Nothing but the lines from the line with "Product introduction article" to the end of the records below should appear in the answer, each exactly as given.

» **AVAILABLE DATA**:
· · ·

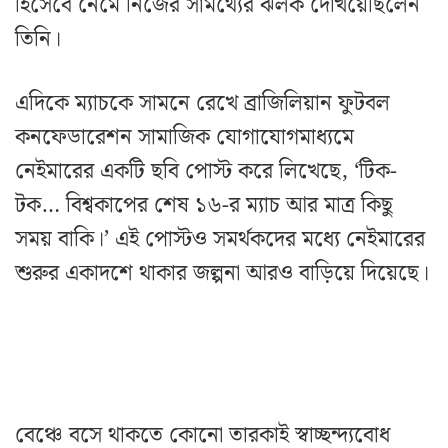
হিসেবে নেমে নিজের সামর্থ্যের ঝলক দেখিয়েছিলেন
তিনি।
এদিকে ম্যাচকে সামনে রেখে ব্রাজিলিয়ান ফুটবল
কনফেডারেশন সামাজিক যোগাযোগমাধ্যমে
নেইমারের একটি ছবি পোস্ট করে লিখেছে, ‘টিক-
টক… বিশ্বকাপের শেষ ১৬-র ম্যাচ আর মাত্র কিছু
সময় বাকি।’ এই পোস্টও সমর্থকদের মধ্যে নেইমারের
শুরুর একাদশে থাকার জল্পনা আরও বাড়িয়ে দিয়েছে।
বেঞ্চে বসে থাকতে কোনো তারকাই স্বাচ্ছন্দ্যবোধ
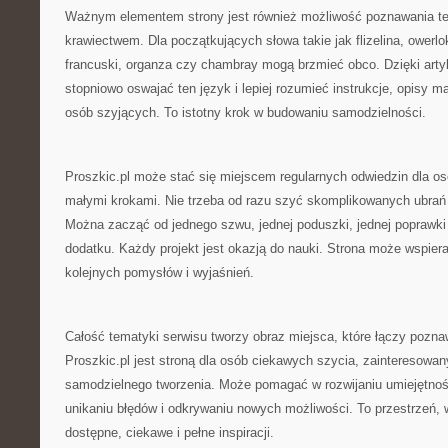
Ważnym elementem strony jest również możliwość poznawania te
krawiectwem. Dla początkujących słowa takie jak flizelina, owerlo
francuski, organza czy chambray mogą brzmieć obco. Dzięki ar
stopniowo oswajać ten język i lepiej rozumieć instrukcje, opisy m
osób szyjących. To istotny krok w budowaniu samodzielności.
Proszkic.pl może stać się miejscem regularnych odwiedzin dla osó
małymi krokami. Nie trzeba od razu szyć skomplikowanych ubrań 
Można zacząć od jednego szwu, jednej poduszki, jednej poprawki
dodatku. Każdy projekt jest okazją do nauki. Strona może wspiera
kolejnych pomysłów i wyjaśnień.
Całość tematyki serwisu tworzy obraz miejsca, które łączy pozna
Proszkic.pl jest stroną dla osób ciekawych szycia, zainteresowan
samodzielnego tworzenia. Może pomagać w rozwijaniu umiejętnośc
unikaniu błędów i odkrywaniu nowych możliwości. To przestrzeń, w
dostępne, ciekawe i pełne inspiracji.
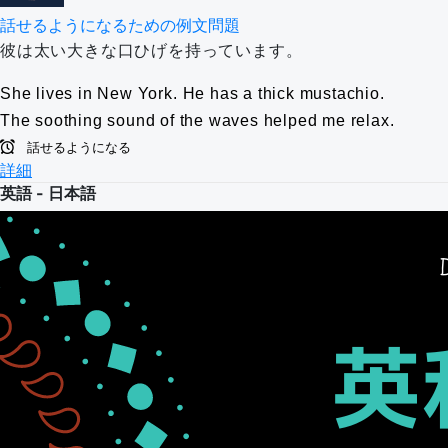
話せるようになるための例文問題
彼は太い大きな口ひげを持っています。
She lives in New York.
He has a thick mustachio.
The soothing sound of the waves helped me relax.
話せるようになる
詳細
英語 - 日本語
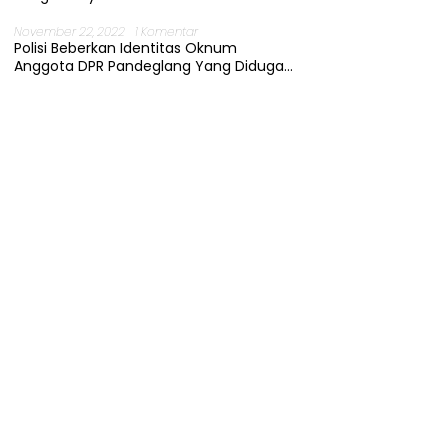
November 22, 2022
1 Komentar
Polisi Beberkan Identitas Oknum
Anggota DPR Pandeglang Yang Diduga
Terjerat Kasus Cabul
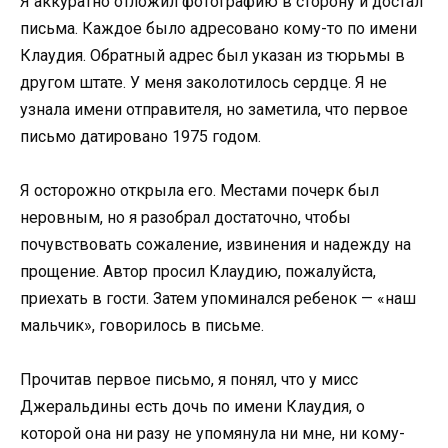
Я аккуратно отложил фотографию в сторону и достал
письма. Каждое было адресовано кому-то по имени
Клаудия. Обратный адрес был указан из тюрьмы в
другом штате. У меня заколотилось сердце. Я не
узнала имени отправителя, но заметила, что первое
письмо датировано 1975 годом.
Я осторожно открыла его. Местами почерк был
неровным, но я разобрал достаточно, чтобы
почувствовать сожаление, извинения и надежду на
прощение. Автор просил Клаудию, пожалуйста,
приехать в гости. Затем упоминался ребенок — «наш
мальчик», говорилось в письме.
Прочитав первое письмо, я понял, что у мисс
Джеральдины есть дочь по имени Клаудия, о
которой она ни разу не упомянула ни мне, ни кому-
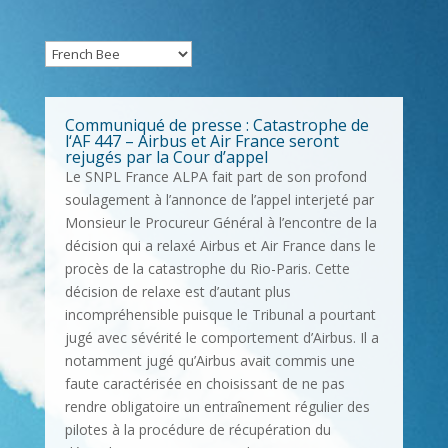
Communiqué de presse : Catastrophe de
l‘AF 447 – Airbus et Air France seront
rejugés par la Cour d’appel
Le SNPL France ALPA fait part de son profond
soulagement à l’annonce de l’appel interjeté par
Monsieur le Procureur Général à l’encontre de la
décision qui a relaxé Airbus et Air France dans le
procès de la catastrophe du Rio-Paris. Cette
décision de relaxe est d’autant plus
incompréhensible puisque le Tribunal a pourtant
jugé avec sévérité le comportement d’Airbus. Il a
notamment jugé qu’Airbus avait commis une
faute caractérisée en choisissant de ne pas
rendre obligatoire un entraînement régulier des
pilotes à la procédure de récupération du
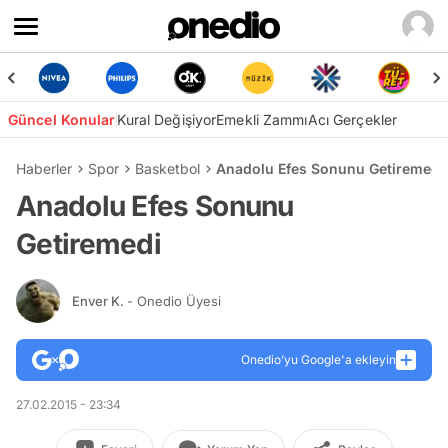
Güncel Konular
Kural Değişiyor
Emekli Zammı
Acı Gerçekler
Haberler
Spor
Basketbol
Anadolu Efes Sonunu Getiremedi
Anadolu Efes Sonunu
Getiremedi
Enver K.
- Onedio Üyesi
Onedio’yu Google'a ekleyin
27.02.2015 - 23:34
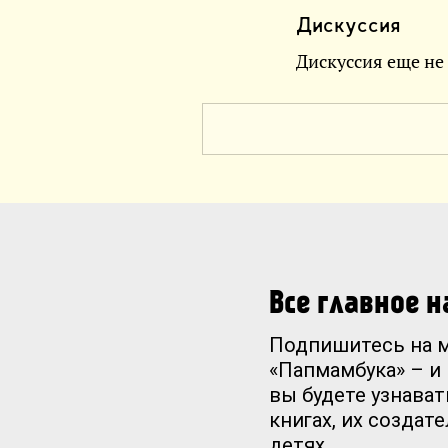
Дискуссия
Дискуссия еще не
Все главное 
Подпишитесь на 
«Папмамбука» – и
вы будете узнават
книгах, их создат
детях.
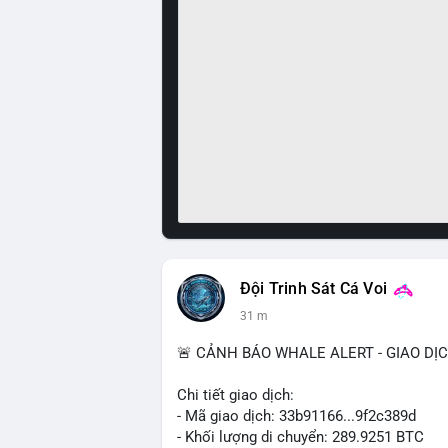
Đội Trinh Sát Cá Voi
31 m
🚨 CẢNH BÁO WHALE ALERT - GIAO DỊ
Chi tiết giao dịch:
- Mã giao dịch: 33b91166...9f2c389d
- Khối lượng di chuyển: 289.9251 BTC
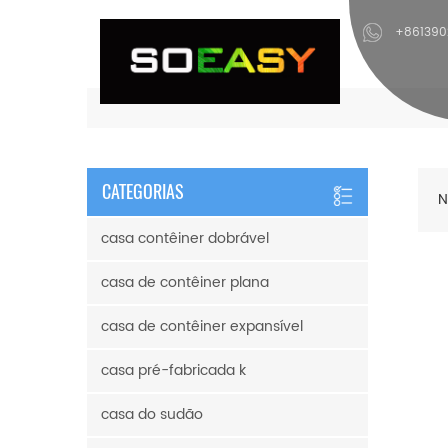
+86139
CATEGORIAS
N
casa contêiner dobrável
casa de contêiner plana
casa de contêiner expansível
casa pré-fabricada k
casa do sudão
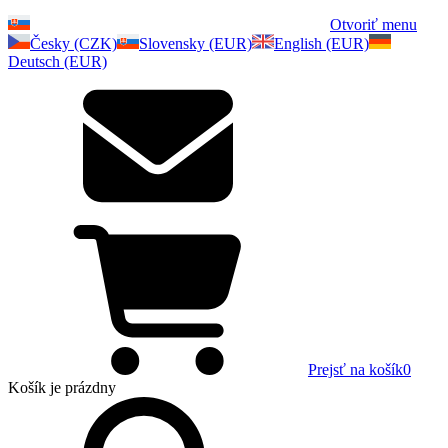
Otvoriť menu
Česky (CZK)
Slovensky (EUR)
English (EUR)
Deutsch (EUR)
Prejsť na košík
0
Košík
je prázdny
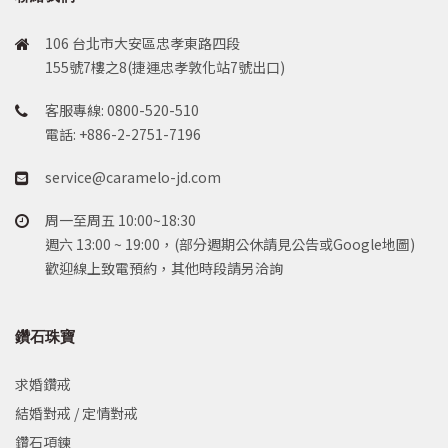
106 台北市大安區忠孝東路四段
155號7樓之8(捷運忠孝敦化站7號出口)
客服專線: 0800-520-510
電話: +886-2-2751-7196
service@caramelo-jd.com
周一至周五 10:00~18:30
週六 13:00 ~ 19:00，(部分週期公休請見公告或Google地圖)
歡迎線上致電預約，其他時段請另洽詢
鑽石珠寶
求婚鑽戒
結婚對戒 / 定情對戒
鑽石項鍊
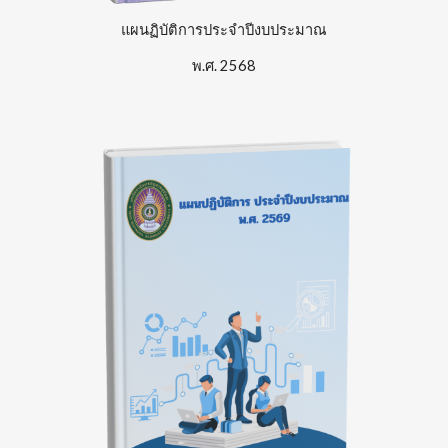
แผนฏิบัติการประจำปีงบประมาณ
พ.ศ.
256
8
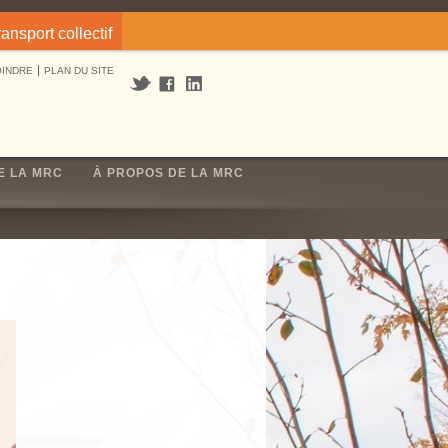
ransport collectif
OINDRE
PLAN DU SITE
E LA MRC
À PROPOS DE LA MRC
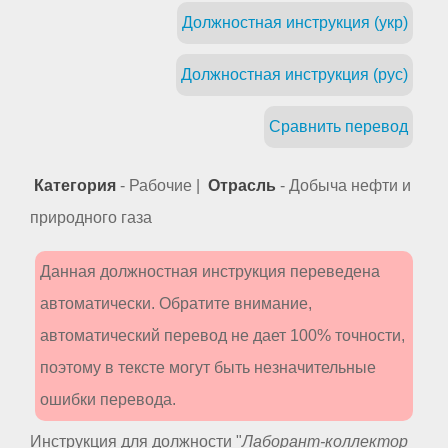
Должностная инструкция (укр)
Должностная инструкция (рус)
Сравнить перевод
Категория
- Рабочие |
Отрасль
- Добыча нефти и
природного газа
Данная должностная инструкция переведена
автоматически. Обратите внимание,
автоматический перевод не дает 100% точности,
поэтому в тексте могут быть незначительные
ошибки перевода.
Инструкция для должности "
Лаборант-коллектор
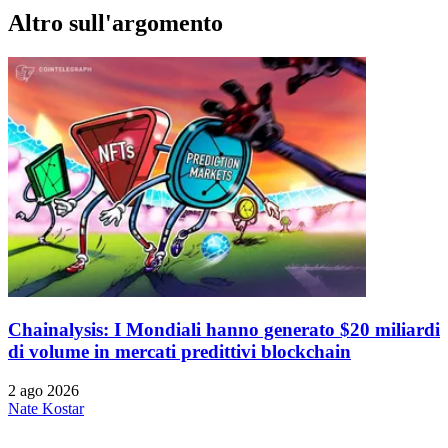
Altro sull'argomento
Chainalysis: I Mondiali hanno generato $20 miliardi
di volume in mercati predittivi blockchain
2 ago 2026
Nate Kostar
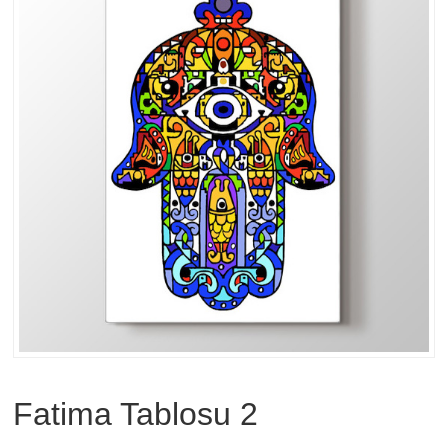
Fatima Tablosu 2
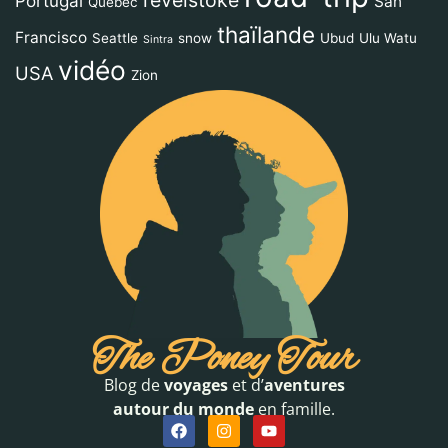
revelstoke
Portugal
San
Québec
thaïlande
Francisco
Seattle
snow
Ubud
Ulu Watu
Sintra
vidéo
USA
Zion
The Poney Tour
Blog de
voyages
et d’
aventures
autour du monde
en famille.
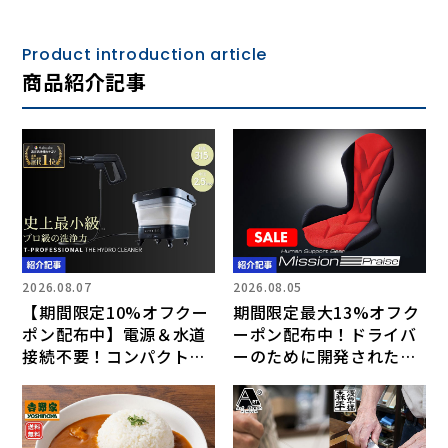
Product introduction article
商品紹介記事
2026.08.07
2026.08.05
【期間限定10%オフクー
期間限定最大13%オフク
ポン配布中】電源＆水道
ーポン配布中！ドライバ
接続不要！コンパクト＆
ーのために開発された日
超軽量でプロ級洗浄力の
本製 車用シートクッショ
高圧洗浄機
ン「Mission Praise」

· · ·

» **WRITTEN SOLUTION**:
Product introduction article
商品紹介記事
2026.08.07
2026.08.05
【期間限定10%オフクー
期間限定最大13%オフク
ポン配布中】電源＆水道
ーポン配布中！ドライバ
接続不要！コンパクト＆
ーのために開発された日
超軽量でプロ級洗浄力の
本製 車用シートクッショ
高圧洗浄機
ン「Mission Praise」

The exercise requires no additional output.